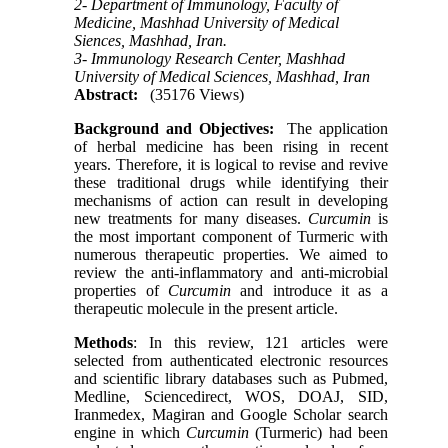
2- Department of Immunology, Faculty of
Medicine, Mashhad University of Medical
Siences, Mashhad, Iran.
3- Immunology Research Center, Mashhad
University of Medical Sciences, Mashhad, Iran
Abstract:
(35176 Views)
Background and Objectives:
The application
of herbal medicine has been rising in recent
years. Therefore, it is logical to revise and revive
these traditional drugs while identifying their
mechanisms of action can result in developing
new treatments for many diseases.
Curcumin
is
the most important component of Turmeric with
numerous therapeutic properties. We aimed to
review the anti-inflammatory and anti-microbial
properties of
C
urcumin
and introduce it as a
therapeutic molecule in the present article.
Methods
: In this review, 121 articles were
selected from authenticated electronic resources
and scientific library databases such as Pubmed,
Medline, Sciencedirect, WOS, DOAJ, SID,
Iranmedex, Magiran and Google Scholar search
engine in which
C
urcumin
(Turmeric) had been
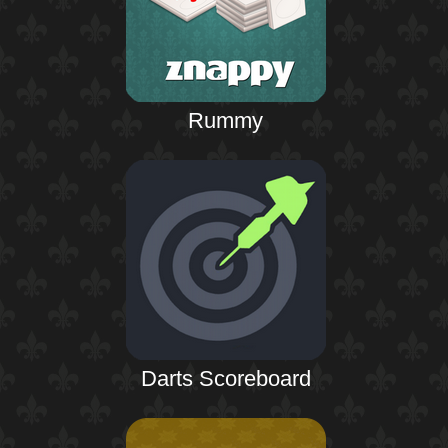
Rummy
Darts Scoreboard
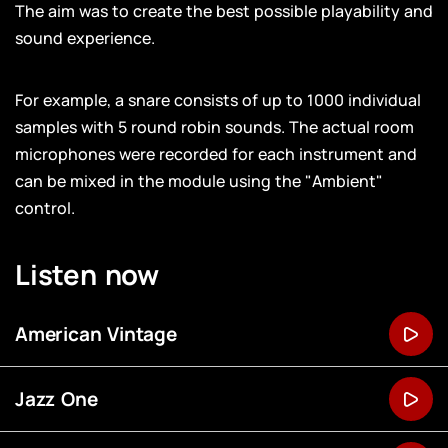
The aim was to create the best possible playability and
sound experience.
For example, a snare consists of up to 1000 individual
samples with 5 round robin sounds. The actual room
microphones were recorded for each instrument and
can be mixed in the module using the "Ambient"
control.
Listen now
American Vintage
Jazz One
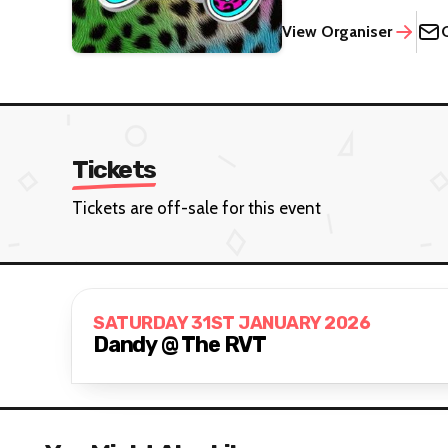
View Organiser
Tickets
Tickets are off-sale for this event
SATURDAY 31ST JANUARY 2026
Dandy @ The RVT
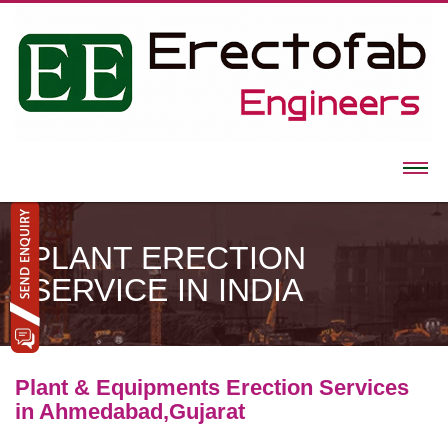
PLANT ERECTION
SERVICE IN INDIA
Plant & Equipments Erection Services
in Ahmedabad,Gujarat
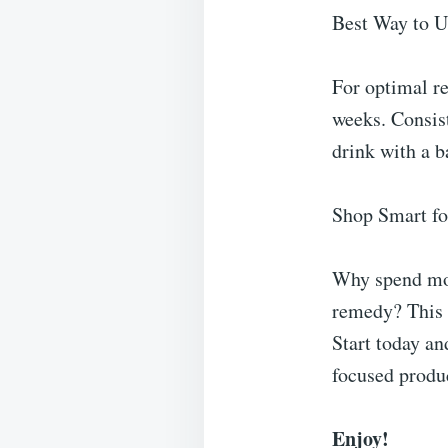
Best Way to 
For optimal r
weeks. Consis
drink with a b
Shop Smart fo
Why spend mon
remedy? This c
Start today an
focused produc
Enjoy!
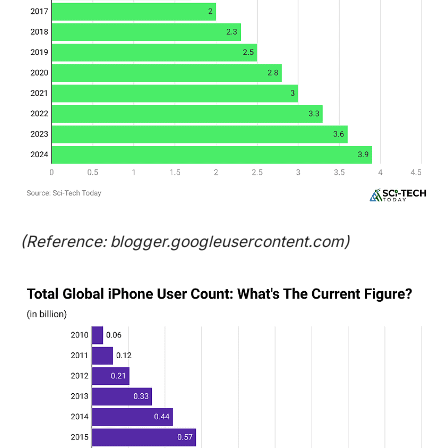
(Reference: blogger.googleusercontent.com)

::::::::::

■ EXERCISE AIM
Each line of the listing that contains the word "University" must be copied.

■ TASK RESPONSE
Medicine, Mashhad University of Medical
University of Medical Sciences, Mashhad, Iran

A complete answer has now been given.